Comment « Matrix » a fait passer la pilule du complotisme
Comment « Matrix » a fait passer la pilule du complotisme
Par William Audureau, Damien Leloup
Vingt ans après leur sortie, les aventures cyberpunk de Neo irriguent toujours les sphères conspirationnistes sur le Web, jusqu’aux franges les plus extrêmes.
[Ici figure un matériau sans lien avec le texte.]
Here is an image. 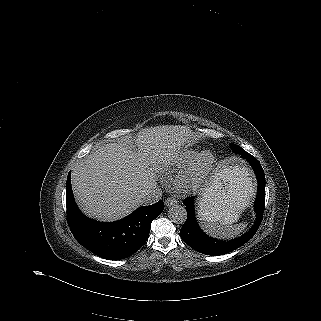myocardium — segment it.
I'll use <instances>...</instances> for the list:
<instances>
[{
  "mask_svg": "<svg viewBox=\"0 0 321 321\" xmlns=\"http://www.w3.org/2000/svg\"><path fill=\"white\" fill-rule=\"evenodd\" d=\"M213 155L208 151L198 154L193 164L174 179V186L181 192H190L198 188L211 170Z\"/></svg>",
  "mask_w": 321,
  "mask_h": 321,
  "instance_id": "obj_1",
  "label": "myocardium"
}]
</instances>
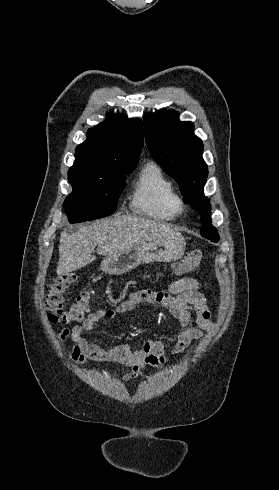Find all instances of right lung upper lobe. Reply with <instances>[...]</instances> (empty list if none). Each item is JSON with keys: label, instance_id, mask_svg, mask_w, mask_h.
Instances as JSON below:
<instances>
[{"label": "right lung upper lobe", "instance_id": "right-lung-upper-lobe-1", "mask_svg": "<svg viewBox=\"0 0 279 490\" xmlns=\"http://www.w3.org/2000/svg\"><path fill=\"white\" fill-rule=\"evenodd\" d=\"M143 124L121 114L107 119L87 132V140L77 146L72 173L106 175L122 167L136 166L143 147Z\"/></svg>", "mask_w": 279, "mask_h": 490}]
</instances>
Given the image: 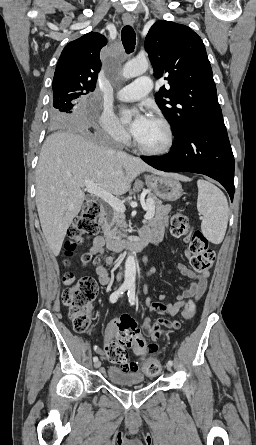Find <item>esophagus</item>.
Here are the masks:
<instances>
[{
  "label": "esophagus",
  "mask_w": 256,
  "mask_h": 445,
  "mask_svg": "<svg viewBox=\"0 0 256 445\" xmlns=\"http://www.w3.org/2000/svg\"><path fill=\"white\" fill-rule=\"evenodd\" d=\"M123 22H124V24H126V25H133L134 20H133V18L130 17V16H125V17H123Z\"/></svg>",
  "instance_id": "34e87169"
}]
</instances>
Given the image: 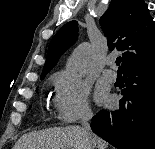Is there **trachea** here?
<instances>
[{"mask_svg":"<svg viewBox=\"0 0 155 149\" xmlns=\"http://www.w3.org/2000/svg\"><path fill=\"white\" fill-rule=\"evenodd\" d=\"M120 63H121V57H118V58L116 59V64H117V66H119ZM119 70H120V68H119Z\"/></svg>","mask_w":155,"mask_h":149,"instance_id":"1","label":"trachea"}]
</instances>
« Choisis la pilule bleue et tout s’arrête, après tu pourras faire de beaux rêves et penser ce que tu veux. Choisis la pilule rouge : tu restes au Pays des Merveilles et on descend avec le lapin blanc au fond du gouffre. » Dimanche 31 mars, Matrix et ses répliques cultes fêtent leur vingtième anniversaire. En deux décennies, le film des sœurs Wachowski ne s’est pas seulement imposé comme un monument de la pop culture : il a défini une bonne partie des codes de l’Internet alternatif, et tout particulièrement des sphères complotistes.
Matrix - Bande Annonce VF - 1999
Durée : 02:27
Neo, informaticien découvrant que toute sa vie est une illusion générée par des robots le manipulant, est aujourd’hui encore le modèle de l’éveil à une réalité indicible, cachée et douloureuse. Les références à son périple sont omniprésentes dans la production conspirationniste : blog de « réinformation » autobaptisé Pilule rouge, parallèle entre la matrice et les Illuminatis sur « Nouvel Ordre Mondial », ou encore décryptage fiévreux cherchant dans le film un message sur les Francs-Maçons sur « Stop mensonges »…
Comme l’écrit sans rire un de ces sites, « la Matrix n’est rien d’autre qu’un outil pour le succès des Illuminatis, que l’on soit à l’extérieur ou à l’intérieur de la Matrix ne change rien pour eux… c’est déjà trop tard ».
De nombreux blogs, sites et maisons d’édition conspirationnistes se sont appropriés les références à « Matrix ». / CAPTURE D’ÉCRAN
Pourquoi une telle influence ? Le film de la Warner Bros. n’est pourtant ni le premier à mettre en scène un complot, ni le plus crédible dans son registre. « Dans l’histoire du cinéma, le complotisme est davantage associé à la période du Watergate, avec Les Hommes du président, Conversation secrète, des films réalistes, antiétatiques, qui remettent en cause les élites et ont connu une vraie vogue dans les années 1970 », resitue Alain Boillat, professeur d’études cinématographiques à l’université de Lausanne et auteur de Cinéma, machine à mondes (Georg, 2014). Et pourtant, l’aura de Matrix auprès des sphères complotistes est supérieure à toute autre œuvre de fiction.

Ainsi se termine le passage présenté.